[[ GIVEN RECORDS open ]]
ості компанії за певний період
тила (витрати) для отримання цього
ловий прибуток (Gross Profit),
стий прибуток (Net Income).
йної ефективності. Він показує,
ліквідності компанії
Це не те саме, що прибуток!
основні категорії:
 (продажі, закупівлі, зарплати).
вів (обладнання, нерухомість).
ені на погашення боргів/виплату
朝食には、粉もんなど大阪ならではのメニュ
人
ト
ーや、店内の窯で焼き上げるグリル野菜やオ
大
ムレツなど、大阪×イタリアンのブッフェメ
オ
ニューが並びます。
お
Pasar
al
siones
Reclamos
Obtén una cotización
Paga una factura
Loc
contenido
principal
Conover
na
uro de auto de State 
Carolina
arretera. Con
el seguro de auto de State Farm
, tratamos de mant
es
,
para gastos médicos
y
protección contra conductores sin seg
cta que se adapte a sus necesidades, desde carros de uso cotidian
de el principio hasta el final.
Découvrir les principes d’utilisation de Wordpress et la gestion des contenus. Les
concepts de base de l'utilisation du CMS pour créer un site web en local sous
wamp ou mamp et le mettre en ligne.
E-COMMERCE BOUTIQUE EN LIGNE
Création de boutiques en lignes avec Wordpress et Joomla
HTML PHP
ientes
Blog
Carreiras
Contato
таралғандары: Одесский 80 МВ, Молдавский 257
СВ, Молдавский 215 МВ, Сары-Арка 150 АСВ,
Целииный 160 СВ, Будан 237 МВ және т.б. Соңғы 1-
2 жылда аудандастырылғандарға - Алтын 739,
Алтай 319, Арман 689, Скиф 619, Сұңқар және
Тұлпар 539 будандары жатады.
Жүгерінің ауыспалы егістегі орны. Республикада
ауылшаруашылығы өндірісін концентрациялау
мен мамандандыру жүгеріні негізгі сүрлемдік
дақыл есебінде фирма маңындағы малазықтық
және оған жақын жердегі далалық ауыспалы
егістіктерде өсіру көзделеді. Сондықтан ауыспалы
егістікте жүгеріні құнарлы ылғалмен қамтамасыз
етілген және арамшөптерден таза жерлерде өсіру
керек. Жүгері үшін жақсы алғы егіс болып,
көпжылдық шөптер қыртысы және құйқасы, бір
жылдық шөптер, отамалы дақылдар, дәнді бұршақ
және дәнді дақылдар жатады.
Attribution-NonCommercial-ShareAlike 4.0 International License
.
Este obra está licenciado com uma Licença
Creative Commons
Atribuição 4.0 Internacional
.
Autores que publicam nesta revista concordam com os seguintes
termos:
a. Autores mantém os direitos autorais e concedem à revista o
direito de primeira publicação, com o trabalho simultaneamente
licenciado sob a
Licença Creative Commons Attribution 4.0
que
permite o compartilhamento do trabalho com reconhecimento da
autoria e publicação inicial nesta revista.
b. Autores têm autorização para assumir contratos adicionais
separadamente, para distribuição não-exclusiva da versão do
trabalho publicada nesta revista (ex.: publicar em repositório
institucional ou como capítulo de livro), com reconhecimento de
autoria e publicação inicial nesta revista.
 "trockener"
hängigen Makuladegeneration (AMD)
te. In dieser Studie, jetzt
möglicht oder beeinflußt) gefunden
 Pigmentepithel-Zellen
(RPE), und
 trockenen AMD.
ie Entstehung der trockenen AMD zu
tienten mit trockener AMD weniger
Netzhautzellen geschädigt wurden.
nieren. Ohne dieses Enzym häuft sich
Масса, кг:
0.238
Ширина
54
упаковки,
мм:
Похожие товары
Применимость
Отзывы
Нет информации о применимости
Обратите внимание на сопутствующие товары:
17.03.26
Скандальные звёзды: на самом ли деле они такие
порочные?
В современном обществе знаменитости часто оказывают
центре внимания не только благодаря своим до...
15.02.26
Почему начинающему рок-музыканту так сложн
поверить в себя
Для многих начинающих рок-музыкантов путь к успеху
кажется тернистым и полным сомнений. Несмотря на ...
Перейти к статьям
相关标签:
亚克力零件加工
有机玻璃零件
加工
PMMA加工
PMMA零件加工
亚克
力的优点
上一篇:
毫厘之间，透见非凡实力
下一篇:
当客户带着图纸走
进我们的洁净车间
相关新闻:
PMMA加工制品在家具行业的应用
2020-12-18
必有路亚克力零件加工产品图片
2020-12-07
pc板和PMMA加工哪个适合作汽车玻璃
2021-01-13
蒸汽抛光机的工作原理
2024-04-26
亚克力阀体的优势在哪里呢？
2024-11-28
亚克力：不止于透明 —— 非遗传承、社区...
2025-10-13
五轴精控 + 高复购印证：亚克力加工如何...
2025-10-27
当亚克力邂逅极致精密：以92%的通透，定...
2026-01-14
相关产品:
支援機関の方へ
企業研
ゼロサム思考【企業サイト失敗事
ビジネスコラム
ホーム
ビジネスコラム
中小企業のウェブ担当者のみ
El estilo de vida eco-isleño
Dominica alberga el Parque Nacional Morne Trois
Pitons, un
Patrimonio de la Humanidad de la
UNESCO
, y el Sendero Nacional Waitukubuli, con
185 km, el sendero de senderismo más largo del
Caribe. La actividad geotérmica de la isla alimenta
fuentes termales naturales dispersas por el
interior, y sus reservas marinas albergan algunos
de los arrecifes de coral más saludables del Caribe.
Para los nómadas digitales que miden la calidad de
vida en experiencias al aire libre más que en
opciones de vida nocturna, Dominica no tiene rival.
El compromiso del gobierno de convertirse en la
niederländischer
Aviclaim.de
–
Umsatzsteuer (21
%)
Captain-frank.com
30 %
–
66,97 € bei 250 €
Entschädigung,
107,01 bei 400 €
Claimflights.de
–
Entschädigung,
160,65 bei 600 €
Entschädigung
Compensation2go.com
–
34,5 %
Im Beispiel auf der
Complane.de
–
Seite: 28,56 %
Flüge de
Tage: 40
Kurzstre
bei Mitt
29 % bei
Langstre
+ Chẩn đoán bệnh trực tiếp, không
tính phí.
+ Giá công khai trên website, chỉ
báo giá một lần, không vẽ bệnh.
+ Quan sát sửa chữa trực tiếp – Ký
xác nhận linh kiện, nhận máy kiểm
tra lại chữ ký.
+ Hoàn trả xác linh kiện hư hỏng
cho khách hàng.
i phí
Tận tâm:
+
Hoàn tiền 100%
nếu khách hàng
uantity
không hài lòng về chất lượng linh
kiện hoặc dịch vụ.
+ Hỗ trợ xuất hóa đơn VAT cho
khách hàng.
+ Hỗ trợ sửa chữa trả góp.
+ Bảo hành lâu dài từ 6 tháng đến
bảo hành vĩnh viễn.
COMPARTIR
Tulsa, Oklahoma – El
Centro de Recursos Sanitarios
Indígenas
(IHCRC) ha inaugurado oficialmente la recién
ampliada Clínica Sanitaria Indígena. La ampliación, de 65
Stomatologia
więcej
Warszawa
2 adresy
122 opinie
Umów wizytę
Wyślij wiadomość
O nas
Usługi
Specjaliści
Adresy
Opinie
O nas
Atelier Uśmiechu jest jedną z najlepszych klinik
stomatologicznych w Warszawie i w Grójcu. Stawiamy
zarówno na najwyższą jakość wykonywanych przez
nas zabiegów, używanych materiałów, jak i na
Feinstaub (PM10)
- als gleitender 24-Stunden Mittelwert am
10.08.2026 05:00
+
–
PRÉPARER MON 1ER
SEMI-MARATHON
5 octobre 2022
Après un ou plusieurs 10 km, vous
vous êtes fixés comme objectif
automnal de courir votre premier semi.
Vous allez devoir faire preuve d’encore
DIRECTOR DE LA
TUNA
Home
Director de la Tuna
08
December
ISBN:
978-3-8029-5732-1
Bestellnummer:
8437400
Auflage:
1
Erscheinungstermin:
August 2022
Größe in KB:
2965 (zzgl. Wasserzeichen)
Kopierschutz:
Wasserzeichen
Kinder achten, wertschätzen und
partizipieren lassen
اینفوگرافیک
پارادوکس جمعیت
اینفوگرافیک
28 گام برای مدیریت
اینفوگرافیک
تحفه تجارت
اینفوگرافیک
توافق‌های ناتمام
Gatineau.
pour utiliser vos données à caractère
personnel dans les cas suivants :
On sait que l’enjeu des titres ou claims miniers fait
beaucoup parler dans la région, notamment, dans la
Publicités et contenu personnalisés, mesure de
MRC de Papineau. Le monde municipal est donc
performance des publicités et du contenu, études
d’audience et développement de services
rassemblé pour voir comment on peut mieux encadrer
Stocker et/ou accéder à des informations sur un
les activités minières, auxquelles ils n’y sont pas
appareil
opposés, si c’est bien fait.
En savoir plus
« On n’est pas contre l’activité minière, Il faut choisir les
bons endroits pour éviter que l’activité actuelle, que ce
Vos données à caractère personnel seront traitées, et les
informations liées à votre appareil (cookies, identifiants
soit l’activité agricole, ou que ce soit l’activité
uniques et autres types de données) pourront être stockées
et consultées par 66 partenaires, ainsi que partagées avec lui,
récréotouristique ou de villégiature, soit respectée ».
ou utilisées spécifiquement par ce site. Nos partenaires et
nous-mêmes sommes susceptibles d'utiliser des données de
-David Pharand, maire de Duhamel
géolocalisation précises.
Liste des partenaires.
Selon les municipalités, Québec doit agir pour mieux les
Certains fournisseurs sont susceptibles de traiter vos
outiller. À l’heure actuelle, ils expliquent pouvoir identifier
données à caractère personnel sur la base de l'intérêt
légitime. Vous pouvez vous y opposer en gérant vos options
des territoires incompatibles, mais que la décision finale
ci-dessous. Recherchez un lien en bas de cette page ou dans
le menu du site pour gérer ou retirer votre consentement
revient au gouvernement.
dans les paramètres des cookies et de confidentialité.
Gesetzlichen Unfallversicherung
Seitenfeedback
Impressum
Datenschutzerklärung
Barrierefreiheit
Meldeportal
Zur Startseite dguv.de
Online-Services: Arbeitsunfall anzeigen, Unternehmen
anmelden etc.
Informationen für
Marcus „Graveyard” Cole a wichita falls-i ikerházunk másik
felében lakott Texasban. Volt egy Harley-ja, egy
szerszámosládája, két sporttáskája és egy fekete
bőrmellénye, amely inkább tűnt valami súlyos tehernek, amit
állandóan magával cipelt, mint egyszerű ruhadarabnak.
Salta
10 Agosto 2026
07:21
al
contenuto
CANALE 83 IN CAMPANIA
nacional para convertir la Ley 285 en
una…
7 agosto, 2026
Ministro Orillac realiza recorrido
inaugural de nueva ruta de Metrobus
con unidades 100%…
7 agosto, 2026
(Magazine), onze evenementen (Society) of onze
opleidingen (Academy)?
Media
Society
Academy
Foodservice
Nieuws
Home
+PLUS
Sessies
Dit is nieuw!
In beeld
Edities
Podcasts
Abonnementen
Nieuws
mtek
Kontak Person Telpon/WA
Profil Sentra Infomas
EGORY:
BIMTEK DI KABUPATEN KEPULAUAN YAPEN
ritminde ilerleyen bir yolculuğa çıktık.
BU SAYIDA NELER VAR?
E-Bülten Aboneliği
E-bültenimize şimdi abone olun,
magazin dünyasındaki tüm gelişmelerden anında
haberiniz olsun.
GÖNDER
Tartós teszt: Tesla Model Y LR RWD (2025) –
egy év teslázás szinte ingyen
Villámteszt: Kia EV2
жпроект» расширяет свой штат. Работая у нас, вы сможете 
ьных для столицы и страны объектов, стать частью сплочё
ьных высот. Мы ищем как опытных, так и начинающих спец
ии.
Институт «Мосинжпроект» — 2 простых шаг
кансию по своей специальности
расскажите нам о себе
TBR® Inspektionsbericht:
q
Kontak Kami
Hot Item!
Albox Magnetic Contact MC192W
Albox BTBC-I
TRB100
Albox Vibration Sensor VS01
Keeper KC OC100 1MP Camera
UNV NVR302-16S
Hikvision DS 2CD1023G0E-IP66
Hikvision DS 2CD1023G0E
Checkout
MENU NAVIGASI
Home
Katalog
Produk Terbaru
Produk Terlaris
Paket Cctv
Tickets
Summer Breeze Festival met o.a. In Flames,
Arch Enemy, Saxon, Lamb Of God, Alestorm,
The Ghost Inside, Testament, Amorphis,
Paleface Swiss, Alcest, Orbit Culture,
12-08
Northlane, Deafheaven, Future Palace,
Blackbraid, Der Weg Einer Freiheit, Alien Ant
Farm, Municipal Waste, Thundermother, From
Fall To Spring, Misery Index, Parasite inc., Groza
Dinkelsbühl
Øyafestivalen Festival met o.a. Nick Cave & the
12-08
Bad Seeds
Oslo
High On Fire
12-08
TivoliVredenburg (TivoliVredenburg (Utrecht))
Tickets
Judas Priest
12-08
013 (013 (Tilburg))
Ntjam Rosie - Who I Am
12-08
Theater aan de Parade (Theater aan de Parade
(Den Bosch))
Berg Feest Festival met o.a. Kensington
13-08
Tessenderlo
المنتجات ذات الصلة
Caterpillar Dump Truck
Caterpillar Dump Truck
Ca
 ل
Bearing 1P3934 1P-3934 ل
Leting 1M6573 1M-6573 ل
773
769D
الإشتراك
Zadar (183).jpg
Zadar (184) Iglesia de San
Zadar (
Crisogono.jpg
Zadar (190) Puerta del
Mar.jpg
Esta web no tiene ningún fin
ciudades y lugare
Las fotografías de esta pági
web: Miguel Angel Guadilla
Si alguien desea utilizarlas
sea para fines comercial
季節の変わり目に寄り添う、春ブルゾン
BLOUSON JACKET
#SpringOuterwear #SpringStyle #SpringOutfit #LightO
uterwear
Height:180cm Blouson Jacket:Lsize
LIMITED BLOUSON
[[ GIVEN RECORDS closed ]]
* [WORK INSTRUCTION]: Your answer should be a single number: the count of lines in the data that include the word "ьных".

* [OUTPUT FOR THIS EXERCISE]: 2